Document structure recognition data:
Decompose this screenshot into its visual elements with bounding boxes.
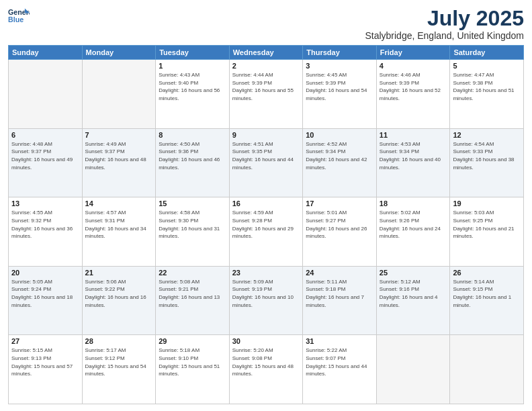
table-row [82,60,156,129]
logo-icon: General Blue [8,7,30,26]
logo: General Blue [8,7,30,26]
location: Stalybridge, England, United Kingdom [365,30,524,41]
table-row: 28Sunrise: 5:17 AMSunset: 9:12 PMDayligh… [82,335,156,404]
day-number: 6 [11,131,79,139]
col-monday: Monday [82,46,156,60]
day-number: 15 [159,199,226,208]
calendar: Sunday Monday Tuesday Wednesday Thursday… [8,45,524,404]
table-row: 5Sunrise: 4:47 AMSunset: 9:38 PMDaylight… [450,60,524,129]
table-row: 13Sunrise: 4:55 AMSunset: 9:32 PMDayligh… [9,197,83,267]
table-row: 24Sunrise: 5:11 AMSunset: 9:18 PMDayligh… [303,266,377,335]
day-number: 17 [306,199,373,208]
day-detail: Sunrise: 4:58 AMSunset: 9:30 PMDaylight:… [159,209,226,240]
table-row: 12Sunrise: 4:54 AMSunset: 9:33 PMDayligh… [450,128,524,197]
day-detail: Sunrise: 5:18 AMSunset: 9:10 PMDaylight:… [159,347,226,377]
day-number: 30 [232,337,300,345]
table-row: 1Sunrise: 4:43 AMSunset: 9:40 PMDaylight… [156,60,230,129]
calendar-week-row: 13Sunrise: 4:55 AMSunset: 9:32 PMDayligh… [9,197,524,267]
day-number: 24 [306,269,373,277]
col-wednesday: Wednesday [229,46,303,60]
day-number: 31 [306,337,373,345]
day-number: 10 [306,131,373,139]
day-number: 7 [85,131,153,139]
table-row: 16Sunrise: 4:59 AMSunset: 9:28 PMDayligh… [229,197,303,267]
day-number: 1 [159,62,226,70]
day-detail: Sunrise: 5:09 AMSunset: 9:19 PMDaylight:… [232,278,300,309]
table-row: 19Sunrise: 5:03 AMSunset: 9:25 PMDayligh… [450,197,524,267]
table-row: 15Sunrise: 4:58 AMSunset: 9:30 PMDayligh… [156,197,230,267]
title-block: July 2025 Stalybridge, England, United K… [365,7,524,41]
calendar-header-row: Sunday Monday Tuesday Wednesday Thursday… [9,46,524,60]
day-number: 28 [85,337,153,345]
table-row: 10Sunrise: 4:52 AMSunset: 9:34 PMDayligh… [303,128,377,197]
day-detail: Sunrise: 4:47 AMSunset: 9:38 PMDaylight:… [453,71,521,102]
day-detail: Sunrise: 5:05 AMSunset: 9:24 PMDaylight:… [11,278,79,309]
table-row: 21Sunrise: 5:06 AMSunset: 9:22 PMDayligh… [82,266,156,335]
day-detail: Sunrise: 5:20 AMSunset: 9:08 PMDaylight:… [232,347,300,377]
day-number: 5 [453,62,521,70]
day-detail: Sunrise: 4:43 AMSunset: 9:40 PMDaylight:… [159,71,226,102]
day-detail: Sunrise: 4:55 AMSunset: 9:32 PMDaylight:… [11,209,79,240]
calendar-week-row: 6Sunrise: 4:48 AMSunset: 9:37 PMDaylight… [9,128,524,197]
table-row [450,335,524,404]
table-row: 4Sunrise: 4:46 AMSunset: 9:39 PMDaylight… [376,60,450,129]
table-row: 3Sunrise: 4:45 AMSunset: 9:39 PMDaylight… [303,60,377,129]
table-row: 11Sunrise: 4:53 AMSunset: 9:34 PMDayligh… [376,128,450,197]
table-row: 29Sunrise: 5:18 AMSunset: 9:10 PMDayligh… [156,335,230,404]
calendar-week-row: 20Sunrise: 5:05 AMSunset: 9:24 PMDayligh… [9,266,524,335]
day-number: 22 [159,269,226,277]
day-number: 20 [11,269,79,277]
table-row: 25Sunrise: 5:12 AMSunset: 9:16 PMDayligh… [376,266,450,335]
day-detail: Sunrise: 4:46 AMSunset: 9:39 PMDaylight:… [380,71,447,102]
table-row: 22Sunrise: 5:08 AMSunset: 9:21 PMDayligh… [156,266,230,335]
table-row [376,335,450,404]
day-detail: Sunrise: 5:02 AMSunset: 9:26 PMDaylight:… [380,209,447,240]
day-number: 23 [232,269,300,277]
month-title: July 2025 [365,7,524,30]
day-number: 11 [380,131,447,139]
day-number: 2 [232,62,300,70]
table-row: 14Sunrise: 4:57 AMSunset: 9:31 PMDayligh… [82,197,156,267]
day-number: 14 [85,199,153,208]
day-number: 13 [11,199,79,208]
table-row: 17Sunrise: 5:01 AMSunset: 9:27 PMDayligh… [303,197,377,267]
header: General Blue July 2025 Stalybridge, Engl… [8,7,524,41]
table-row: 31Sunrise: 5:22 AMSunset: 9:07 PMDayligh… [303,335,377,404]
day-detail: Sunrise: 5:03 AMSunset: 9:25 PMDaylight:… [453,209,521,240]
table-row: 23Sunrise: 5:09 AMSunset: 9:19 PMDayligh… [229,266,303,335]
table-row [9,60,83,129]
day-detail: Sunrise: 4:59 AMSunset: 9:28 PMDaylight:… [232,209,300,240]
page: General Blue July 2025 Stalybridge, Engl… [0,0,532,411]
col-friday: Friday [376,46,450,60]
day-number: 18 [380,199,447,208]
day-detail: Sunrise: 4:54 AMSunset: 9:33 PMDaylight:… [453,140,521,171]
day-detail: Sunrise: 4:44 AMSunset: 9:39 PMDaylight:… [232,71,300,102]
table-row: 6Sunrise: 4:48 AMSunset: 9:37 PMDaylight… [9,128,83,197]
table-row: 30Sunrise: 5:20 AMSunset: 9:08 PMDayligh… [229,335,303,404]
day-detail: Sunrise: 4:52 AMSunset: 9:34 PMDaylight:… [306,140,373,171]
table-row: 20Sunrise: 5:05 AMSunset: 9:24 PMDayligh… [9,266,83,335]
col-tuesday: Tuesday [156,46,230,60]
day-number: 9 [232,131,300,139]
col-thursday: Thursday [303,46,377,60]
day-detail: Sunrise: 4:45 AMSunset: 9:39 PMDaylight:… [306,71,373,102]
day-number: 12 [453,131,521,139]
calendar-week-row: 27Sunrise: 5:15 AMSunset: 9:13 PMDayligh… [9,335,524,404]
day-number: 8 [159,131,226,139]
table-row: 18Sunrise: 5:02 AMSunset: 9:26 PMDayligh… [376,197,450,267]
day-number: 19 [453,199,521,208]
day-detail: Sunrise: 5:15 AMSunset: 9:13 PMDaylight:… [11,347,79,377]
svg-text:Blue: Blue [8,15,24,24]
day-detail: Sunrise: 4:48 AMSunset: 9:37 PMDaylight:… [11,140,79,171]
day-detail: Sunrise: 4:51 AMSunset: 9:35 PMDaylight:… [232,140,300,171]
day-detail: Sunrise: 5:12 AMSunset: 9:16 PMDaylight:… [380,278,447,309]
col-sunday: Sunday [9,46,83,60]
day-detail: Sunrise: 5:06 AMSunset: 9:22 PMDaylight:… [85,278,153,309]
calendar-week-row: 1Sunrise: 4:43 AMSunset: 9:40 PMDaylight… [9,60,524,129]
day-number: 29 [159,337,226,345]
table-row: 2Sunrise: 4:44 AMSunset: 9:39 PMDaylight… [229,60,303,129]
day-number: 26 [453,269,521,277]
day-detail: Sunrise: 5:11 AMSunset: 9:18 PMDaylight:… [306,278,373,309]
day-detail: Sunrise: 5:17 AMSunset: 9:12 PMDaylight:… [85,347,153,377]
table-row: 26Sunrise: 5:14 AMSunset: 9:15 PMDayligh… [450,266,524,335]
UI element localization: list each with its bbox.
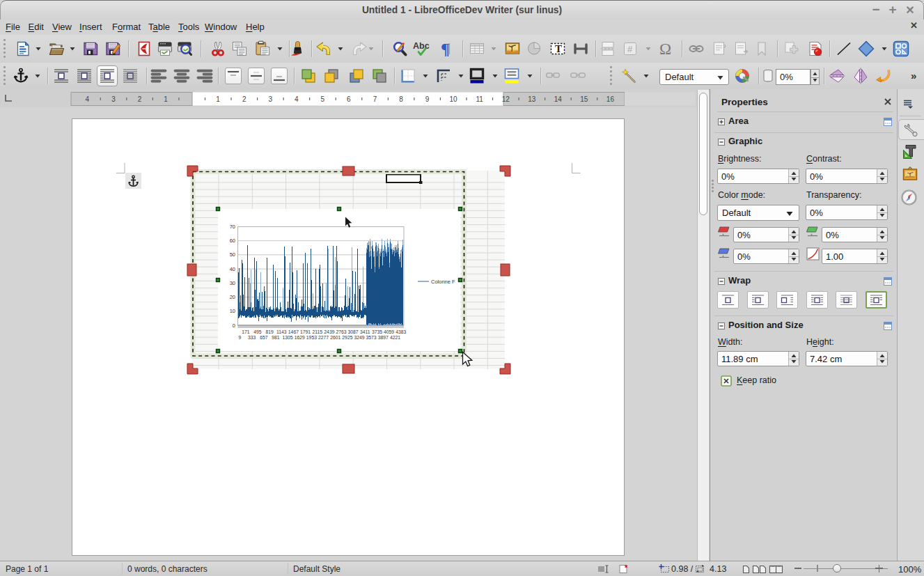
- svg-text:2277: 2277: [318, 335, 329, 340]
- svg-text:1953: 1953: [306, 335, 317, 340]
- svg-text:60: 60: [230, 238, 235, 244]
- svg-text:70: 70: [230, 224, 235, 230]
- svg-text:4221: 4221: [390, 335, 400, 340]
- svg-text:3897: 3897: [378, 335, 389, 340]
- svg-text:40: 40: [230, 266, 235, 272]
- svg-text:2925: 2925: [342, 335, 352, 340]
- svg-text:4383: 4383: [396, 329, 406, 334]
- svg-text:495: 495: [253, 329, 262, 334]
- svg-text:3249: 3249: [354, 335, 364, 340]
- svg-text:2763: 2763: [336, 329, 346, 334]
- svg-text:30: 30: [230, 280, 235, 286]
- svg-text:1467: 1467: [288, 329, 299, 334]
- svg-text:2601: 2601: [330, 335, 340, 340]
- svg-text:50: 50: [230, 251, 235, 258]
- svg-text:3411: 3411: [360, 329, 370, 334]
- svg-text:3087: 3087: [348, 329, 359, 334]
- svg-text:*: *: [625, 564, 628, 572]
- svg-text:1143: 1143: [276, 329, 287, 334]
- svg-text:3573: 3573: [366, 335, 377, 340]
- svg-text:819: 819: [265, 329, 274, 334]
- svg-text:Colonne F: Colonne F: [431, 279, 455, 285]
- svg-text:1791: 1791: [300, 329, 311, 334]
- svg-text:1305: 1305: [283, 335, 293, 340]
- svg-text:4059: 4059: [384, 329, 394, 334]
- svg-text:171: 171: [242, 329, 250, 334]
- svg-text:20: 20: [230, 294, 235, 300]
- svg-text:657: 657: [260, 335, 268, 340]
- svg-text:333: 333: [248, 335, 256, 340]
- svg-text:981: 981: [272, 335, 280, 340]
- svg-text:9: 9: [239, 335, 242, 340]
- svg-text:10: 10: [230, 308, 235, 314]
- svg-text:2115: 2115: [312, 329, 322, 334]
- svg-text:1629: 1629: [295, 335, 305, 340]
- svg-text:0: 0: [233, 322, 235, 329]
- svg-text:3735: 3735: [372, 329, 382, 334]
- svg-text:2439: 2439: [324, 329, 334, 334]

**WHAT YOU NEED TO DO**
Set down word for word every line from the line containing "UI element localization: list" through the last line of the entries, and nothing more; no pictures.

**TASK ANSWER**
UI element localization: list each with its bbox.
- svg-text:2277: 2277: [318, 335, 329, 340]
- svg-text:1953: 1953: [306, 335, 317, 340]
- svg-text:60: 60: [230, 238, 235, 244]
- svg-text:70: 70: [230, 224, 235, 230]
- svg-text:4221: 4221: [390, 335, 400, 340]
- svg-text:3897: 3897: [378, 335, 389, 340]
- svg-text:40: 40: [230, 266, 235, 272]
- svg-text:2925: 2925: [342, 335, 352, 340]
- svg-text:4383: 4383: [396, 329, 406, 334]
- svg-text:495: 495: [253, 329, 262, 334]
- svg-text:3249: 3249: [354, 335, 364, 340]
- svg-text:2763: 2763: [336, 329, 346, 334]
- svg-text:30: 30: [230, 280, 235, 286]
- svg-text:1467: 1467: [288, 329, 299, 334]
- svg-text:2601: 2601: [330, 335, 340, 340]
- svg-text:50: 50: [230, 251, 235, 258]
- svg-text:3411: 3411: [360, 329, 370, 334]
- svg-text:3087: 3087: [348, 329, 359, 334]
- svg-text:*: *: [625, 564, 628, 572]
- svg-text:1143: 1143: [276, 329, 287, 334]
- svg-text:3573: 3573: [366, 335, 377, 340]
- svg-text:819: 819: [265, 329, 274, 334]
- svg-text:Colonne F: Colonne F: [431, 279, 455, 285]
- svg-text:1791: 1791: [300, 329, 311, 334]
- svg-text:1305: 1305: [283, 335, 293, 340]
- svg-text:4059: 4059: [384, 329, 394, 334]
- svg-text:171: 171: [242, 329, 250, 334]
- svg-text:20: 20: [230, 294, 235, 300]
- svg-text:657: 657: [260, 335, 268, 340]
- svg-text:333: 333: [248, 335, 256, 340]
- svg-text:981: 981: [272, 335, 280, 340]
- svg-text:9: 9: [239, 335, 242, 340]
- svg-text:10: 10: [230, 308, 235, 314]
- svg-text:2115: 2115: [312, 329, 322, 334]
- svg-text:1629: 1629: [295, 335, 305, 340]
- svg-text:0: 0: [233, 322, 235, 329]
- svg-text:3735: 3735: [372, 329, 382, 334]
- svg-text:2439: 2439: [324, 329, 334, 334]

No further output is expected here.